EXERCISE DIRECTIONS:
Filter on the word "marques": copy each matching line from the listing below.

EXERCISE INPUT:
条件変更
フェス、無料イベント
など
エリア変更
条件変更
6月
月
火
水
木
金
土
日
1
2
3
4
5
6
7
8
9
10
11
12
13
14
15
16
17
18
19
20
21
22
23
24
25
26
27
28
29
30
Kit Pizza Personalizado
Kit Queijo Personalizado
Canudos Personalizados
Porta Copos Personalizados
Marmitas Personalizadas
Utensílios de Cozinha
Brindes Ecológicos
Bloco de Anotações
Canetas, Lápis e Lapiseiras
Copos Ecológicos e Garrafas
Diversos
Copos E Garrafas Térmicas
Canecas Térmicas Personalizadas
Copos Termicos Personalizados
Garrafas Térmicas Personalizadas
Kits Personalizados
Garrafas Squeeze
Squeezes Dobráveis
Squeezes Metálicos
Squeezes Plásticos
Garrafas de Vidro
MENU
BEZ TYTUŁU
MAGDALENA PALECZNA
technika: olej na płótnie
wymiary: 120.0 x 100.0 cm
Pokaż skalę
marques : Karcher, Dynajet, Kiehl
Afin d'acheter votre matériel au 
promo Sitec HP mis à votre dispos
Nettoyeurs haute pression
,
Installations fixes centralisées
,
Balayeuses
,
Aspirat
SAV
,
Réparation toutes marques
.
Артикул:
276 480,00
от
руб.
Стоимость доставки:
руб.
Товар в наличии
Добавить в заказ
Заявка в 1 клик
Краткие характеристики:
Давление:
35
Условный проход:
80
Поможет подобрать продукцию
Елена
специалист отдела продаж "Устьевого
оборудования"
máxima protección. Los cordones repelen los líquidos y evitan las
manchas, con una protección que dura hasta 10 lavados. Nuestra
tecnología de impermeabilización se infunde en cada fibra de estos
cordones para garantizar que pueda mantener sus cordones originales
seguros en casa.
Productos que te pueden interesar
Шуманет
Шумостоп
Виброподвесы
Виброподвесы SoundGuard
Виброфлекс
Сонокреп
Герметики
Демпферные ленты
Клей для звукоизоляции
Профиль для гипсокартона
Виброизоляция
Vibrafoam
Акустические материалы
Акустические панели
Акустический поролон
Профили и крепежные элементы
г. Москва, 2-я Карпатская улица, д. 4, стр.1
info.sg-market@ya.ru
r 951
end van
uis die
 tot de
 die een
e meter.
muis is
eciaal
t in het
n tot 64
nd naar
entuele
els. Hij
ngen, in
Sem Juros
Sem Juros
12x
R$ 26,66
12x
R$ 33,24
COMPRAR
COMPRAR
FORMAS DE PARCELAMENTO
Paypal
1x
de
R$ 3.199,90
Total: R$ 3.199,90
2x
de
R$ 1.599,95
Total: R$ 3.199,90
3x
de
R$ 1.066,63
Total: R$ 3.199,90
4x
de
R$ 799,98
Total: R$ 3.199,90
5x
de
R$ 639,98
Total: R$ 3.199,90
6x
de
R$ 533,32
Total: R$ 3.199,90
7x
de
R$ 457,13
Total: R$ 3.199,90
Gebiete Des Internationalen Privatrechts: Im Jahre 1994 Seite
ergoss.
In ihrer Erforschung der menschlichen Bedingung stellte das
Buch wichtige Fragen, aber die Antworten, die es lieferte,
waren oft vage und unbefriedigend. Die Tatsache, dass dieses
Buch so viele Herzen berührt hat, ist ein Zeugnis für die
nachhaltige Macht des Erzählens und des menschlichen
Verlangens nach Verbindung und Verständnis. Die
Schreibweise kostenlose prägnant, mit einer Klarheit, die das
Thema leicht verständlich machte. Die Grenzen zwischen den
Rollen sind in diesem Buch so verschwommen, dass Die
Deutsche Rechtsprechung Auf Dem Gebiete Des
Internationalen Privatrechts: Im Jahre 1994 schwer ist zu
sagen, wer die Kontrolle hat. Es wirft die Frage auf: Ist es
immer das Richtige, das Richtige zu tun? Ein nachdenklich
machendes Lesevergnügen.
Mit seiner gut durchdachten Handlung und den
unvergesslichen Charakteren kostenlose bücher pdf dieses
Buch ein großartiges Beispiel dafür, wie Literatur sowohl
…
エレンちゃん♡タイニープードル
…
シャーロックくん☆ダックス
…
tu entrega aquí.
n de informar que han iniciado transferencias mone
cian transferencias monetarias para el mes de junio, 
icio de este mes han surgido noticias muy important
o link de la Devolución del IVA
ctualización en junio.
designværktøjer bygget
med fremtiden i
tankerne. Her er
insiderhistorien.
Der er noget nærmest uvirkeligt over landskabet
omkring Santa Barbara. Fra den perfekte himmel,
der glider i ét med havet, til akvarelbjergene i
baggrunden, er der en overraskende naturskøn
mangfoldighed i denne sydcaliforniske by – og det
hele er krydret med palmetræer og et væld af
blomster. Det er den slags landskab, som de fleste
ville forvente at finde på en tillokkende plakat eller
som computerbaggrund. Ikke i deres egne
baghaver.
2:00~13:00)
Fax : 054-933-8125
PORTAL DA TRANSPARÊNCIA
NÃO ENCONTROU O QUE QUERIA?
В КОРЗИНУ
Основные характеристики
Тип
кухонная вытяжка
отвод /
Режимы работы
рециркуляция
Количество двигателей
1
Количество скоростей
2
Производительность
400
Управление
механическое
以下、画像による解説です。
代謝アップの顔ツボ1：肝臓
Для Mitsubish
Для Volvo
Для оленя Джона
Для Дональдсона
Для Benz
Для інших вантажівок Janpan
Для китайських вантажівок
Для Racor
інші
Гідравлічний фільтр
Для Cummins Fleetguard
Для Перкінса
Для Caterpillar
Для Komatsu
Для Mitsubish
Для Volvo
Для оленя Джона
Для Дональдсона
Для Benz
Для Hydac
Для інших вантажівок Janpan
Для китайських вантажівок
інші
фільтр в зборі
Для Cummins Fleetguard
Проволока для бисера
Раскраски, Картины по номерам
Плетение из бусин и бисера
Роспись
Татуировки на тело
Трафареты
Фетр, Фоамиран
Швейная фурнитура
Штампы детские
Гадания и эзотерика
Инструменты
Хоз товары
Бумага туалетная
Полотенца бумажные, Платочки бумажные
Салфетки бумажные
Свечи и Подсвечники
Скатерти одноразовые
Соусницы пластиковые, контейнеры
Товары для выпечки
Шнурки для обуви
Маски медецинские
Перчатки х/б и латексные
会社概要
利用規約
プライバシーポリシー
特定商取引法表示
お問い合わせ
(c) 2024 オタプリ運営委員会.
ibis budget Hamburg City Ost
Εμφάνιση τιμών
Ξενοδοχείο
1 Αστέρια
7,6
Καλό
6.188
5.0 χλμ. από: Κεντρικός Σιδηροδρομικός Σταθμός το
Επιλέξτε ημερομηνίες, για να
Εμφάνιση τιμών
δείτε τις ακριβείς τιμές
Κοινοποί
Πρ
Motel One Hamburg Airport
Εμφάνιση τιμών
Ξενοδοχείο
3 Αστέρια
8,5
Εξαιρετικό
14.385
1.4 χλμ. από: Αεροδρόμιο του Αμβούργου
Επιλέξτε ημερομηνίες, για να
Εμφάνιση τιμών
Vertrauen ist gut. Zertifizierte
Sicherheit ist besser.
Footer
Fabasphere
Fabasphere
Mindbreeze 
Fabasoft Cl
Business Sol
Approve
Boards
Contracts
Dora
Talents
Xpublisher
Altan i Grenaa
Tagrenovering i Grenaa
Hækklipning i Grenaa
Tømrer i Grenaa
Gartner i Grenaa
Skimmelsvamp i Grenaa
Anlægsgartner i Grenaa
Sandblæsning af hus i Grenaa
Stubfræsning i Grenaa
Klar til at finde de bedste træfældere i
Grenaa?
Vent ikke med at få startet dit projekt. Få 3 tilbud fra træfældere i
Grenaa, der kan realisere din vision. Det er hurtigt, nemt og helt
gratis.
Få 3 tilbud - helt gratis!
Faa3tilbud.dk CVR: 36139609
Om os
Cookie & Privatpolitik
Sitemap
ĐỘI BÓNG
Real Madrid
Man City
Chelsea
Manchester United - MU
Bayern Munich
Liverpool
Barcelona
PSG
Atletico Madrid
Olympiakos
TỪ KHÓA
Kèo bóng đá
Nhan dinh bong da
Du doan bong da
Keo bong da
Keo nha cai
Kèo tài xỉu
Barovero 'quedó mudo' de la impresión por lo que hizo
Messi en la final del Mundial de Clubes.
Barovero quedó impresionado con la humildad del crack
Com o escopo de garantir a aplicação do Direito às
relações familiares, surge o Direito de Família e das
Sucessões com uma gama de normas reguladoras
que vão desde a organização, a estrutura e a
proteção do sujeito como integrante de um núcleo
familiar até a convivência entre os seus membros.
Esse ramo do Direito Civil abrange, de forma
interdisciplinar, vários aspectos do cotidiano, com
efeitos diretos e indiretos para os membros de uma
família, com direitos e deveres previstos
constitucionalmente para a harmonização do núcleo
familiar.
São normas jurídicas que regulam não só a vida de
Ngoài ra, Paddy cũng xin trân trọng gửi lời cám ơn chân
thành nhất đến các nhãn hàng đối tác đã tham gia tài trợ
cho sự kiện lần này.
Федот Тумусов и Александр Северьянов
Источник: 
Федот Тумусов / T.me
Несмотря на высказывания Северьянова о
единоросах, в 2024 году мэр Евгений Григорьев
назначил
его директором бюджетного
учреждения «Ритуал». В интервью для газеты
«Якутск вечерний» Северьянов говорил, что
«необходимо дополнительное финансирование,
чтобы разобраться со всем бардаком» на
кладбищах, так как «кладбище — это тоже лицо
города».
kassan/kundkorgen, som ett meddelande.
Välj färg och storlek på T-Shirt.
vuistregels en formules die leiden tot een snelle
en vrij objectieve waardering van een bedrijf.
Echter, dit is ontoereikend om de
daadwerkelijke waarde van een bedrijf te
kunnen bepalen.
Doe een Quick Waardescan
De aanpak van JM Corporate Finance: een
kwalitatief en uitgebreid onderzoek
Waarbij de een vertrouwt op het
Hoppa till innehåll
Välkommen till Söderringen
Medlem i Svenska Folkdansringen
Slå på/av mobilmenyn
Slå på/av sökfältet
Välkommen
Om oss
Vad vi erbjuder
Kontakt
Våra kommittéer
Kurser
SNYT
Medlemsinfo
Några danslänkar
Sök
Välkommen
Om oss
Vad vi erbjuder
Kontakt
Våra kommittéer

RESULT BELOW:
marques : Karcher, Dynajet, Kiehl
Réparation toutes marques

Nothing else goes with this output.